Purpose

This vignette documents the workflow to create the training dataset which is extracted from the target dataset at selected labelled locations. Alternatively, if there is no need for a target dataset, for example, when prototype which spatial resolution to use for predictions, the workflow described for making the target dataset is wholly valid for creating a training dataset only.

Libraries

library(RiverML)
library(magrittr)

Loading target data

Here we use the example of the South Fork Eel (SFE) river catchment (California, USA) and load the target streamlines for this region.
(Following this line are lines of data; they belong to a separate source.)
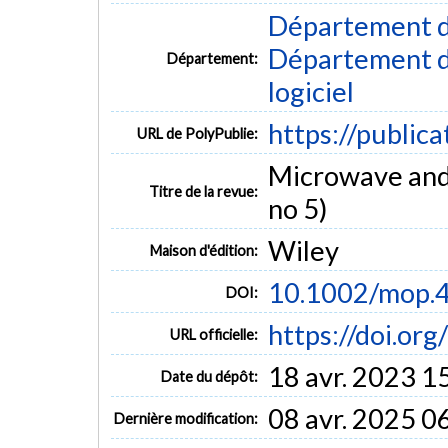
Département d
Département de
Département:
logiciel
https://public
URL de PolyPublie:
Microwave and 
Titre de la revue:
no 5)
Wiley
Maison d'édition:
10.1002/mop.
DOI:
https://doi.o
URL officielle:
18 avr. 2023 1
Date du dépôt:
08 avr. 2025 0
Dernière modification:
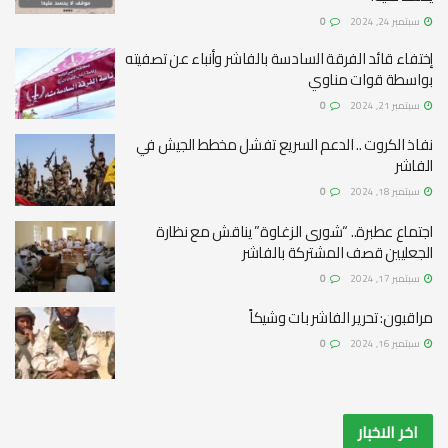
سبتمبر 24, 2024
0
إختفاء قائد الفرقة السادسة بالفاشر وأنباء عن تصفيته
بواسطة قوات مناوي
سبتمبر 21, 2024
0
نفاذ الكروت .. الدعم السريع تفشل مخطط الجيش في
الفاشر
سبتمبر 18, 2024
0
اجتماع عطبرة.. “شورى الزغاوة” يناقش مع نظارة
الجعليين قصف المشتركة بالفاشر
سبتمبر 17, 2024
0
مراقبون: تحرير الفاشر بات وشيكاً
سبتمبر 16, 2024
0
اخر الاخبار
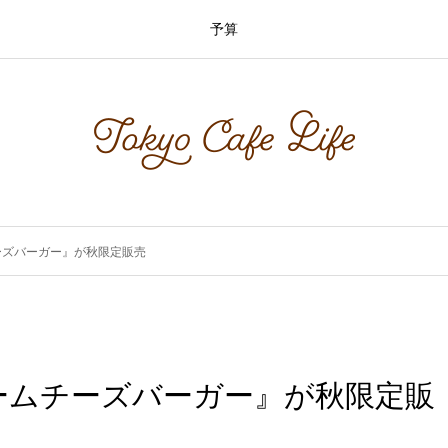
予算
ーズバーガー』が秋限定販売
ームチーズバーガー』が秋限定販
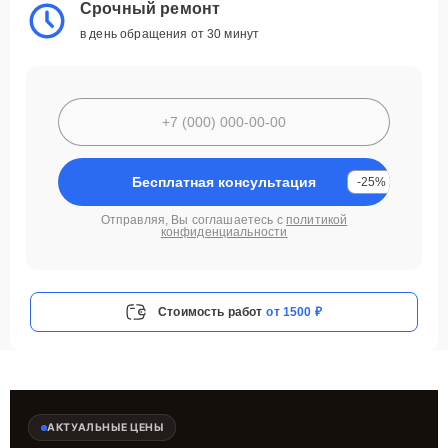
Срочный ремонт
в день обращения от 30 минут
Бесплатная консультация
-25%
Отправляя, Вы соглашаетесь с
политикой
конфиденциальности
Стоимость работ
от 1500 ₽
АКТУАЛЬНЫЕ ЦЕНЫ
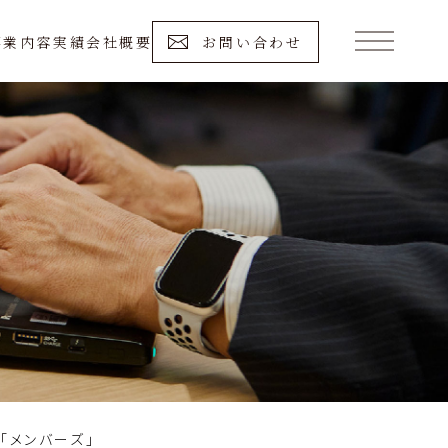
事業内容
実績
会社概要
お問い合わせ
「メンバーズ」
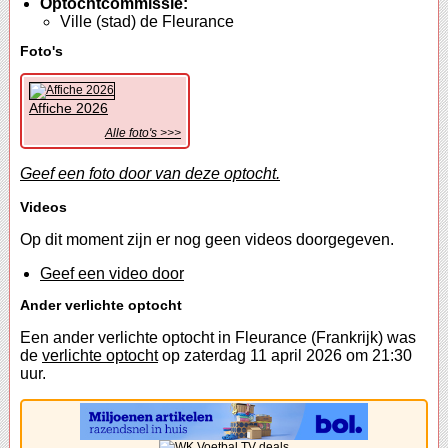
Optochtcommissie:
Ville (stad) de Fleurance
Foto's
Affiche 2026
Alle foto's >>>
Geef een foto door van deze optocht.
Videos
Op dit moment zijn er nog geen videos doorgegeven.
Geef een video door
Ander verlichte optocht
Een ander verlichte optocht in Fleurance (Frankrijk) was
de
verlichte optocht
op zaterdag 11 april 2026 om 21:30
uur.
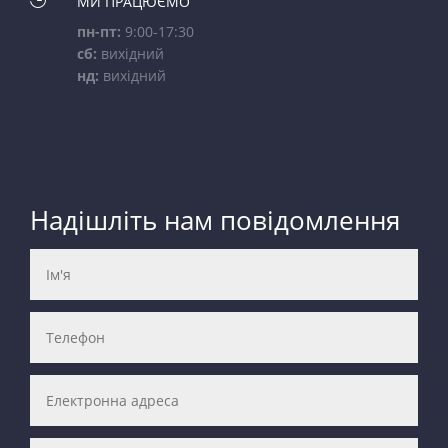

МИ ПРАЦЮЄМО
пн-пт:
9:00-17:30
сб:
вихідний
нд:
вихідний
Надішліть нам повідомлення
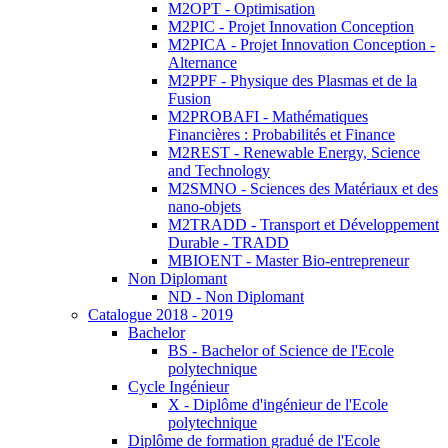
M2OPT - Optimisation
M2PIC - Projet Innovation Conception
M2PICA - Projet Innovation Conception -
Alternance
M2PPF - Physique des Plasmas et de la
Fusion
M2PROBAFI - Mathématiques
Financières : Probabilités et Finance
M2REST - Renewable Energy, Science
and Technology
M2SMNO - Sciences des Matériaux et des
nano-objets
M2TRADD - Transport et Développement
Durable - TRADD
MBIOENT - Master Bio-entrepreneur
Non Diplomant
ND - Non Diplomant
Catalogue 2018 - 2019
Bachelor
BS - Bachelor of Science de l'Ecole
polytechnique
Cycle Ingénieur
X - Diplôme d'ingénieur de l'Ecole
polytechnique
Diplôme de formation gradué de l'Ecole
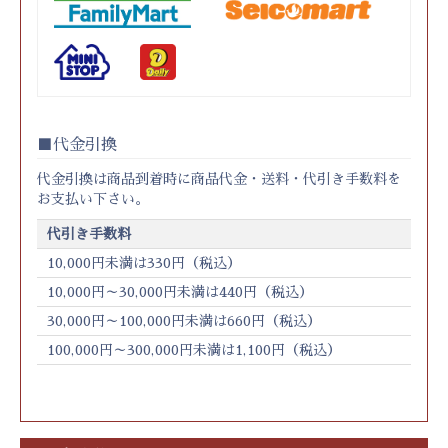
代金引換
代金引換は商品到着時に商品代金・送料・代引き手数料を
お支払い下さい。
代引き手数料
10,000円未満は330円（税込）
10,000円～30,000円未満は440円（税込）
30,000円～100,000円未満は660円（税込）
100,000円～300,000円未満は1,100円（税込）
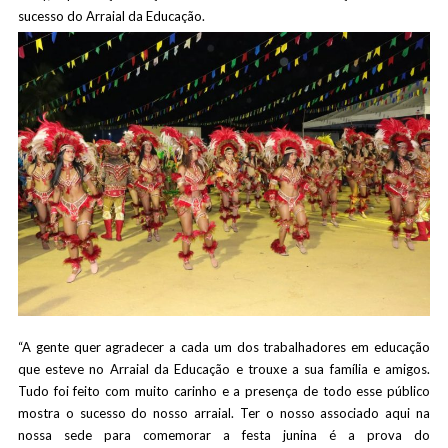
sucesso do Arraial da Educação.
“A gente quer agradecer a cada um dos trabalhadores em educação
que esteve no Arraial da Educação e trouxe a sua família e amigos.
Tudo foi feito com muito carinho e a presença de todo esse público
mostra o sucesso do nosso arraial. Ter o nosso associado aqui na
nossa sede para comemorar a festa junina é a prova do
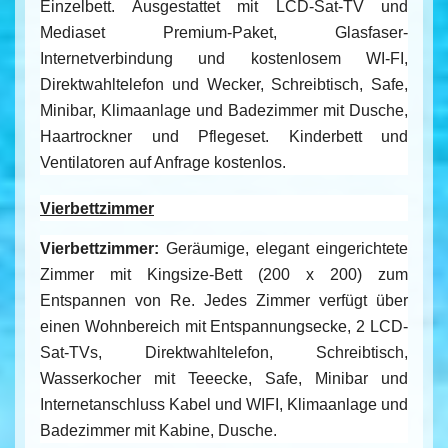
Einzelbett. Ausgestattet mit LCD-Sat-TV und
Mediaset Premium-Paket, Glasfaser-
Internetverbindung und kostenlosem WI-FI,
Direktwahltelefon und Wecker, Schreibtisch, Safe,
Minibar, Klimaanlage und Badezimmer mit Dusche,
Haartrockner und Pflegeset. Kinderbett und
Ventilatoren auf Anfrage kostenlos.
Vierbettzimmer
Vierbettzimmer:
Geräumige, elegant eingerichtete
Zimmer mit Kingsize-Bett (200 x 200) zum
Entspannen von Re. Jedes Zimmer verfügt über
einen Wohnbereich mit Entspannungsecke, 2 LCD-
Sat-TVs, Direktwahltelefon, Schreibtisch,
Wasserkocher mit Teeecke, Safe, Minibar und
Internetanschluss Kabel und WIFI, Klimaanlage und
Badezimmer mit Kabine, Dusche
.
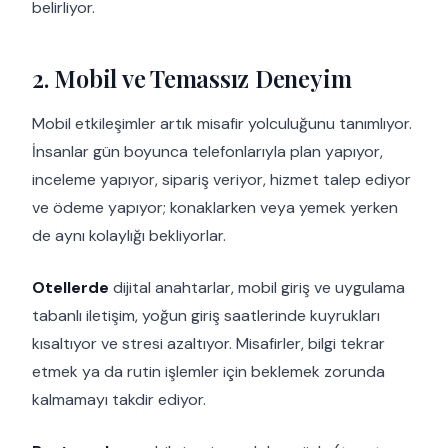
belirliyor.
2. Mobil ve Temassız Deneyim
Mobil etkileşimler artık misafir yolculuğunu tanımlıyor.
İnsanlar gün boyunca telefonlarıyla plan yapıyor,
inceleme yapıyor, sipariş veriyor, hizmet talep ediyor
ve ödeme yapıyor; konaklarken veya yemek yerken
de aynı kolaylığı bekliyorlar.
Otellerde
dijital anahtarlar, mobil giriş ve uygulama
tabanlı iletişim, yoğun giriş saatlerinde kuyrukları
kısaltıyor ve stresi azaltıyor. Misafirler, bilgi tekrar
etmek ya da rutin işlemler için beklemek zorunda
kalmamayı takdir ediyor.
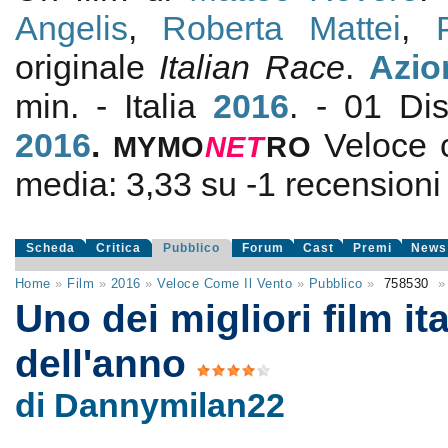
Angelis
,
Roberta Mattei
,
originale
Italian Race
.
Azio
min. - Italia
2016
. - 01 Dis
2016
.
Veloce 
MYMO
NE
T
RO
media:
3,33
su
-1
recensioni d
Scheda
Critica
Pubblico
Forum
Cast
Premi
News
Home
»
Film
»
2016
»
Veloce Come Il Vento
»
Pubblico
»
758530
»
Uno dei migliori film ita
dell'anno
di Dannymilan22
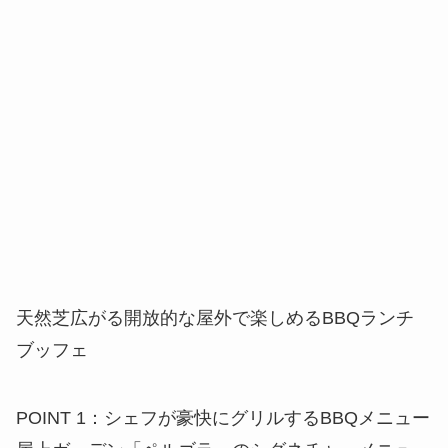
天然芝広がる開放的な屋外で楽しめるBBQランチ
ブッフェ
POINT 1：シェフが豪快にグリルするBBQメニュー
屋上ガーデン「ペルゴラ」のシグネチャーメニュー
は、お客様の目の前でシェフが豪快に炭火や鉄板で
焼き上げるグリル料理。お肉やシーフードが香ばし
くジューシーに焼ける音や香りがいっそう食欲を刺
激します。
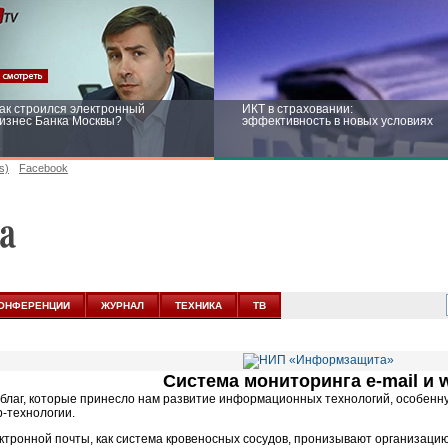
ак строился электронный
ИКТ в страховании:
изнес Банка Москвы?
эффективность в новых условиях
s)
Facebook
ейтинг CNewsInfrastructure 2015:
Информационная безопасность
риглашаем участвовать
бизнеса и госструктур: развитие в
новых условиях
ОНФЕРЕНЦИИ
ЖУРНАЛ
ТЕХНИКА
ТВ
Система мониторинга
e-mail
и 
 благ, которые принесло нам развитие информационных технологий, особен
-технологии.
ктронной почты, как система кровеносных сосудов, пронизывают организаци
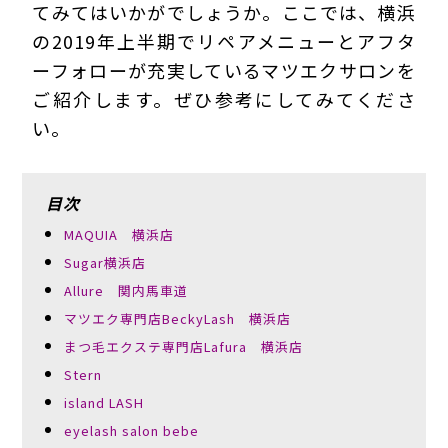
てみてはいかがでしょうか。ここでは、横浜
の2019年上半期でリペアメニューとアフタ
ーフォローが充実しているマツエクサロンを
ご紹介します。ぜひ参考にしてみてくださ
い。
目次
MAQUIA 横浜店
Sugar横浜店
Allure 関内馬車道
マツエク専門店BeckyLash 横浜店
まつ毛エクステ専門店Lafura 横浜店
Stern
island LASH
eyelash salon bebe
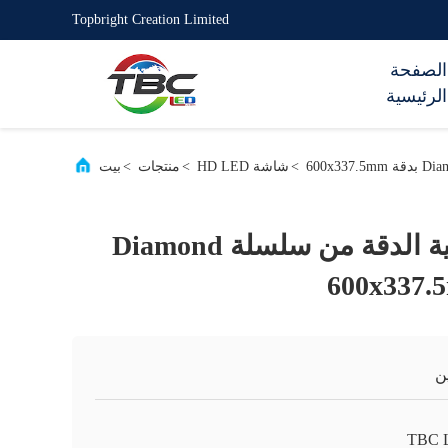
Topbright Creation Limited
الصفحة
الرئيسية
>
شاشة HD LED
>
منتجات
>
بيت
شاشة LED عالية الدقة من سلسلة Diamond
ن
TBC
Notice that using as.df = FALSE, get_target_points() now returns a SpatialPointsDataFrame which is projected on latitude/longitude.

region <- "SFE"
target_streamlines <- target_streamlines_SFE
target_points <- get_target_points(target_streamlines, as.df = FALSE)
#> Warning in proj4string(sldf): CRS object has comment, which is lost in output
target_points
#> class       : SpatialPointsDataFrame 
#> features    : 8022 
#> extent      : -124.0731, -123.4309, 39.60465, 40.37879  (xmin, xmax, ymin, ymax)
#> crs         : +proj=longlat +datum=WGS84 +no_defs 
#> variables   : 59
#> names       :   COMID_FID,         LENGTH, Rowid_,  COMID_FI_1,   COMID,      AREA,         SLOPE, CONFINEMEN,         RUSLE, CONFINEM_1,     RUSLEBINS, REGION, CSBIN, KMEANS_ID,     RTLBIN, ... 
#> min values  : 8283534_280, 0.886343917158,      0, 8283534_280, 8283534,    0.0036, 2.1034561e-08,          0,   0.148176916,   Confined, High Sediment,  North,    CH,         1, North_CH_1, ... 
#> max values  :  8290162_92,  200.000000006,  15660,   8290160_7, 8290162, 1785.0888, 1.57441710441,        994, 693.464281156, Unconfined,  Low Sediment,  North,    UL,         5, North_UL_5, ...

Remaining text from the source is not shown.